“Irish” by John Burrowes.
Ever wondered why Glasgow was so sectarian? Why does religion dominate daily life; everything from the local football teams enmity to the chaos of the annual Orange parades? It isn’t Ireland, so why all these problems?
This book explains why Glasgow is so dominated by religion and is a book about Glasgow and how it responded to the mass immigration of Irish Catholics in the 1800s.
In the mid 18th century the Catholic population in Glasgow was about 39. By 1805 this had risen to about 450 and by 1845 the Irish immigrants (both Catholic and Protestant) numbered over 80,000. So, a massive increase in the number of Irish then living in Glasgow.
This book tells the story of those immigrants, their attempts to settle into the city and the response of the Glaswegians to the influx.
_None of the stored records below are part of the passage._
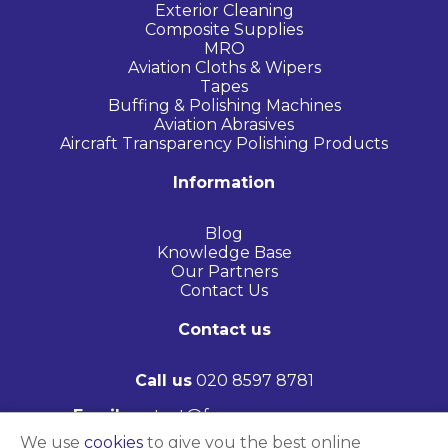
Exterior Cleaning
Composite Supplies
MRO
Aviation Cloths & Wipers
Tapes
Buffing & Polishing Machines
Aviation Abrasives
Aircraft Transparency Polishing Products
Information
Blog
Knowledge Base
Our Partners
Contact Us
Contact us
Call us
020 8597 8781
Email
contact@frasersaerospace.com
We use
cookies
to give you the best online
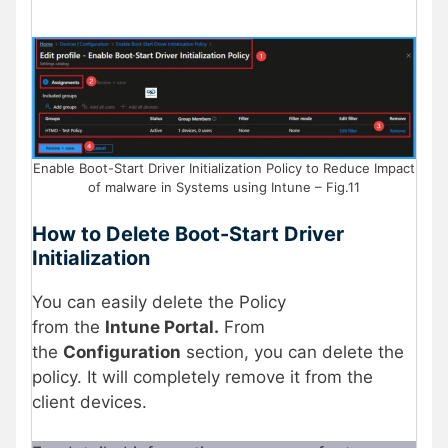
Enable Boot-Start Driver Initialization Policy to Reduce Impact
of malware in Systems using Intune – Fig.11
How to Delete
Boot-Start Driver
Initialization
You can easily delete the Policy
from the
Intune Portal.
From
the
Configuration
section, you can delete the
policy. It will completely remove it from the
client devices.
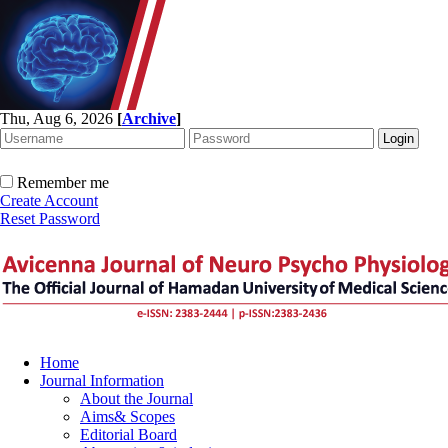
Thu, Aug 6, 2026
[
Archive
]
Remember me
Create Account
Reset Password
Home
Journal Information
About the Journal
Aims& Scopes
Editorial Board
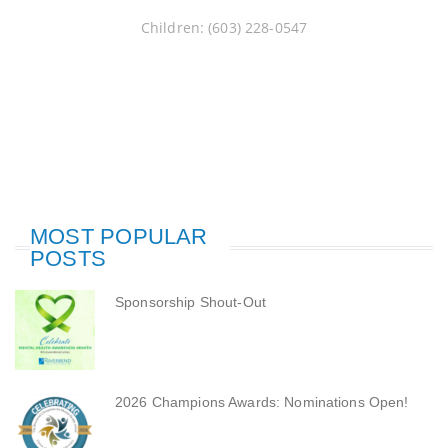
Children: (603) 228-0547
MOST POPULAR
POSTS
Sponsorship Shout-Out
2026 Champions Awards: Nominations Open!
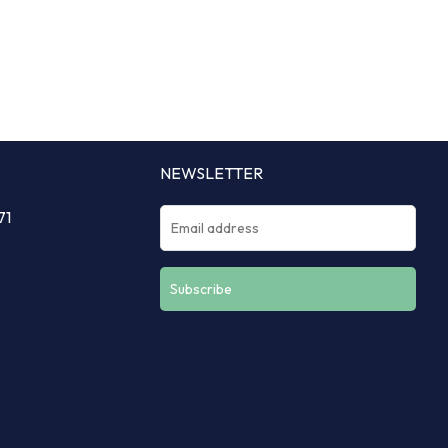
NEWSLETTER
71
Constant
Contact
Use.
Please
leave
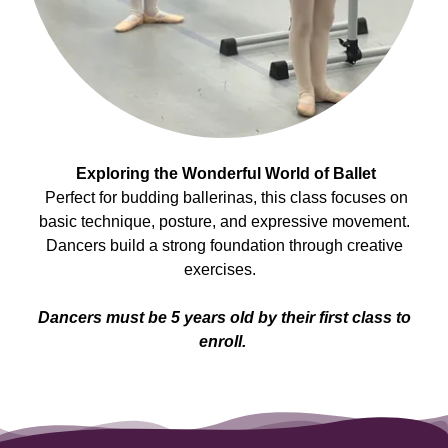
Exploring the Wonderful World of Ballet
Perfect for budding ballerinas, this class focuses on
basic technique, posture, and expressive movement.
Dancers build a strong foundation through creative
exercises.
Dancers must be 5 years old by their first class to
enroll.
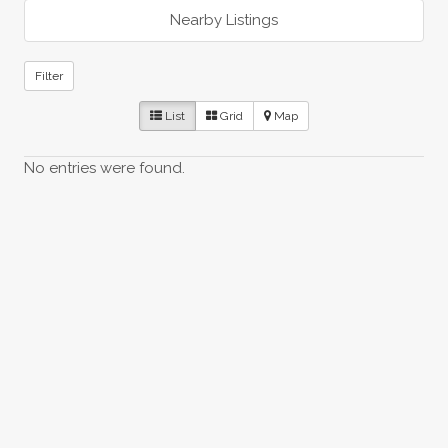
Nearby Listings
Filter
List
Grid
Map
No entries were found.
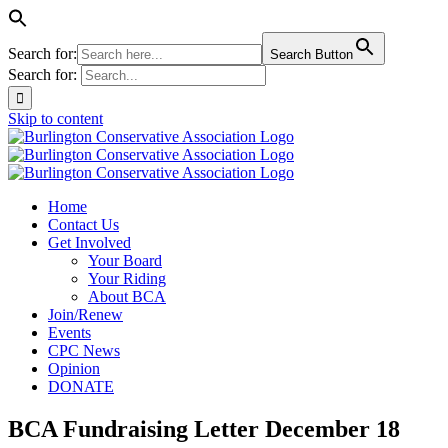
Search for:
Search Button
Search for:
Skip to content
Home
Contact Us
Get Involved
Your Board
Your Riding
About BCA
Join/Renew
Events
CPC News
Opinion
DONATE
BCA Fundraising Letter December 18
The hordes of Irish were initially viewed with disdain and crowds waited at the docks to jeer at them on arrival and there were the usual complaints – they are taking our jobs, happy to dwell in slums, don’t have any shoes, all filthy and unkempt and “drink is the only thing which makes the Irishman’s life worth living”.
It is a book which will interest those with Scottish ancestry as it explains the expansion of Glasgow as a metropolitan city and the inherited difficulties of trying to incorporate two nations and two major religions into one city. It is also of interest to those with Irish ancestry as it shows the awful hardships endured by those escaping the famine.
The book is called “Irish” as it refers to Irish as cargo. The captains of the ships meeting on the dockside “What are you carrying? I’m taking coals to Newcastle” “Oh, I’m taking Irish to Glasgow”.
This is a really interesting (if harrowing) book and very easy to read. I would have to say it is one of my favourite non-fiction books.